The new law establishes two new capital standards for FHLBanks: 1) a 5% total capital-to-assets leverage requirement, and 2) a risk-based capital standard that requires a FHLBank to hold adequate capital that is sufficient to pass a rigorous stress test. The 5% total capital to assets requirement may drop to 4% if the Bank has adequate Class B stock (redeemable in 5 years) and retained earnings. In meeting the capital to assets requirement, Class B stock and retained earnings may be counted 1.5 times, while Class A stock (redeemable in 6 months) and other capital can be counted only one time.
Up until January 1, 2000, the Federal Home Bank System (all FHLBanks) is subject to an annual flat $300 million REFCorp obligation to help pay off Finance Corporation bonds used in the S&L cleanup. This annual assessment is being changed under Gramm-Leach-Bliley to 20% of annual net earnings of each FHLBank (after deducting for each bank's operating expenses and Affordable Housing Program obligations).

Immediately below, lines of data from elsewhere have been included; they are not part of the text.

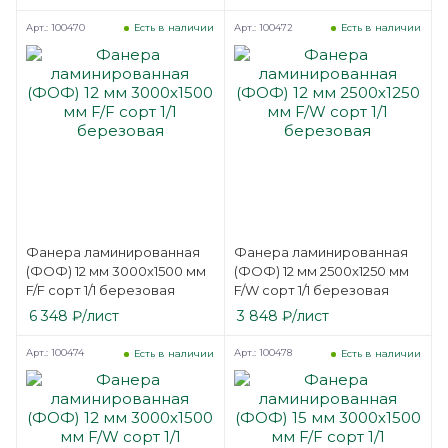
Арт.: 100470
Арт.: 100472
Есть в наличии
Есть в наличии
Фанера ламинированная
Фанера ламинированная
(ФОФ) 12 мм 3000х1500 мм
(ФОФ) 12 мм 2500х1250 мм
F/F сорт 1/1 березовая
F/W сорт 1/1 березовая
6 348
₽
/лист
3 848
₽
/лист
Арт.: 100474
Арт.: 100478
Есть в наличии
Есть в наличии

The Finance Board has the authority to extend or reduce the payment period to ensure that the value of all payments is equal to the System's original obligation over the life of the outstanding REFCorp bonds.
Some of the day-to-day governance issues will be transferred from the Finance Board to individual FHLBanks. The new law also establishes 3-year terms for FHLBank directors, with one-third of the terms expiring each year. The chair and vice chair of each FHLBank, elected by the directors, will serve two-year terms. The law also makes changes in FHLBank board compensation levels and residency requirements.
FMMA Proposal Withdrawn
The conference report on the Gramm-Leach-Bliley Act states that the Finance Board's controversial Financial Management and Mission Achievement (FMMA) proposed rule should be withdrawn and not re-submitted until after the new capital rules are promulgated and each FHLBank has submitted a new capital plan as required under the new law. The report also states that the Finance Board should consult with the House and Senate Banking Committees before issuing either new capital rules or any rules related to financial management and/or the System's mission.

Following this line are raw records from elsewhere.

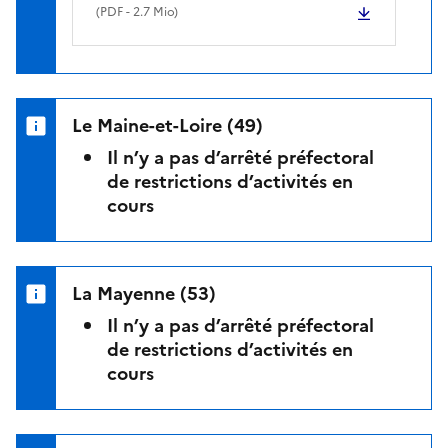
(
PDF
- 2.7 Mio)
Le Maine-et-Loire (49)
Il n’y a pas d’arrêté préfectoral
de restrictions d’activités en
cours
La Mayenne (53)
Il n’y a pas d’arrêté préfectoral
de restrictions d’activités en
cours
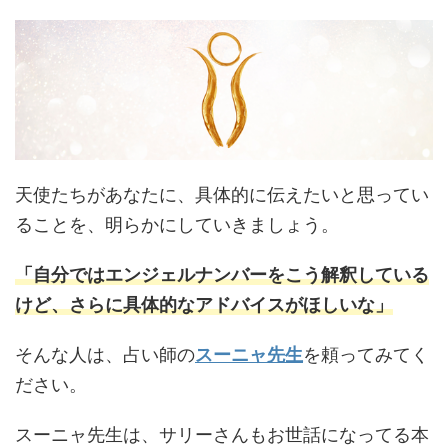
天使たちがあなたに、具体的に伝えたいと思ってい
ることを、明らかにしていきましょう。
「自分ではエンジェルナンバーをこう解釈している
けど、さらに具体的なアドバイスがほしいな」
そんな人は、占い師の
スーニャ先生
を頼ってみてく
ださい。
スーニャ先生は、サリーさんもお世話になってる本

In response to this directive, the Finance Board on November 15, formally withdrew the proposed FMMA regulations. But Finance Board Chairman Bruce Morrison added: "The proposed FMMA is no more. However, its various aspects will reappear, likely in modified form...." Morrison said that the portion of FMMA "... which created the definitions of and authority for new mission-related products such as member mortgage assets will be presented to our Board again early in 2000." In fact, Morrison published a tentative timetable for the presentation of proposed regulations to the Finance Board - some as early as December 1999 - that includes a number of items that were part of the FMMA proposal. Morrison also promised to consult with the House and Senate Banking Committees regarding the content of these and other regulations.